E come mai, dovremmo chiedere a questi ricercatori di elementi oggettivi e probanti, il vicesindaco di Mezzegra Vittorio Bianchi venne a dichiarare in una intervista televisiva ad una emittente di Como, che a suo tempo gli abitanti del circondario di Mezzegra vennero zittiti. Non avevamo bisogno che ce lo venisse a dire il vicesindaco di Mezzegre, perché le testimonianze del posto erano state spesso eloquenti. Ma non si chiedono questi cultori della memoria storica della "Vulgata" come mai, se questa versione fosse stata veritiera, ci fu la necessità di tacitare, con ogni mezzo, la popolazione del posto

Descrizione dei luoghi e dei percorsi.
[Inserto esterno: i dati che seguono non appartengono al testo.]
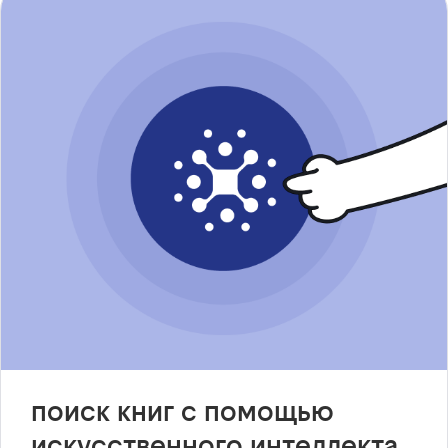
поиск книг с помощью
искусственного интеллекта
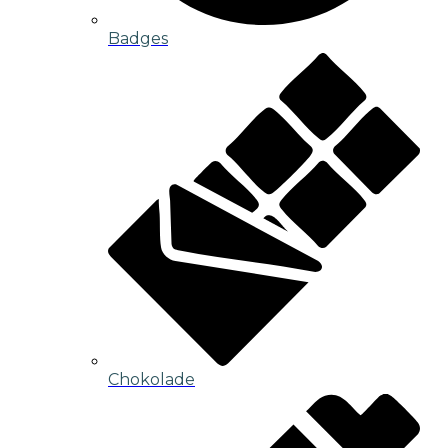
Badges
Chokolade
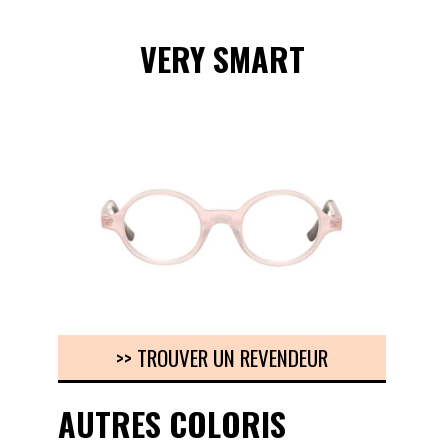
VERY SMART
>> TROUVER UN REVENDEUR
AUTRES COLORIS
Iniziamo con la descrizione dei percorsi e delle strade che verso le 16 di quel sabato 28 aprile, il famoso colonnello Valerio ovvero il ragionier Walter Audisio avrebbe fatto con Lampredi Guido e Moretti Pietro per andare a prendere Mussolini e la Petacci nascosti nella casa colonica dei De Maria a Bonzanigo (una casa descritta come una "casetta a mezza costa incastonata nella montagna", quando invece è una grossa costruzione di tre piani. È stupefacente constatare tutta una serie di errate indicazioni, tanto da far pensare che chi ha riportato queste descrizioni forse non è neppure mai stato a Bonzanigo, ma ha solo raccolto e messo insieme una serie di approssimativi appunti.
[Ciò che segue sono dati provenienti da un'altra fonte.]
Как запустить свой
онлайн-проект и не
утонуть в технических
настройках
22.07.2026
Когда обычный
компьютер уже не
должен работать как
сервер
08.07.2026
La "vulgata" sostiene che Audisio, Lampredi e Moretti, provenienti da Dongo con l'autista Giovanbattista Geninazza, percorsero in auto via XXIV maggio e sbucarono quindi sulla piazzetta del Lavatoio a Mezzegra nella frazione di Giulino dove lasciarono la macchina. Quindi si inoltrarono per le viuzze che dopo pochi metri a livello costante, curvando a destra nella piazzetta Rosati, portano con un percorso in discesa per via del Riale, alla casa dei De Maria. Qui prelevarono il Duce e la Petacci e poi, tornando indietro, risalirono all'inverso via del Riale. In pratica un percorso opposto a quello che fecero la notte precedente i partigiani che avevano tradotto il Duce in quella casa e che venendo dalla parte opposta salirono per la via Albana, fermandosi su uno spiazzo erboso nella frazione di Bonzanigo e proseguirono a piedi per la mulattiera via del Riale che sale fino al palazzo dei De Maria.
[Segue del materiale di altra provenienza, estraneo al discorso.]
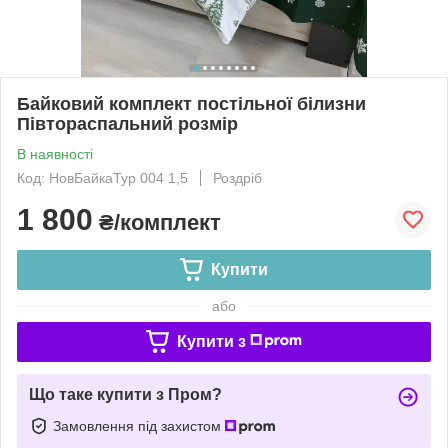
Байковий комплект постільної білизни
Півтораспальний розмір
В наявності
Код: НовБайкаТур 004 1,5
Роздріб
1 800
₴/комплект
Купити
або
Купити з
Що таке купити з Пром?
Замовлення під захистом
- Dicembre '45 "l'Unità", Seconda versione: (arrivo in auto alla piazzetta del Lavatoio) «...la strada vicinale per la quale l'automobile si inerpicava a fatica era stretta e deserta… La casetta era a mezza costa… l'automobile non può arrivare fin lassù. Valerio scende ed entra solo nella stanza» [impreciso: dal Lavatoio, andando verso casa De Maria, occorre poi fare a piedi un percorso in discesa. Notare il Valerio che entra "solo" nella stanza, quando invece Moretti dirà che fu lui a entrarvi per primo, n.d.r. Piccole, ma significative differenze].

- 30 aprile '45 "l'Unità" Prima versione "Anonimo giustiziere": (uscita dalla casa) «...la Petacci si affiancò a Mussolini, seguiti da me fecero la mulattiera che scende alla mezza costa fino al punto in cui era ferma la macchina» [errato: provenendo da casa De Maria e tornando verso la piazzetta del Lavatorio, si deve salire, n.d.r.].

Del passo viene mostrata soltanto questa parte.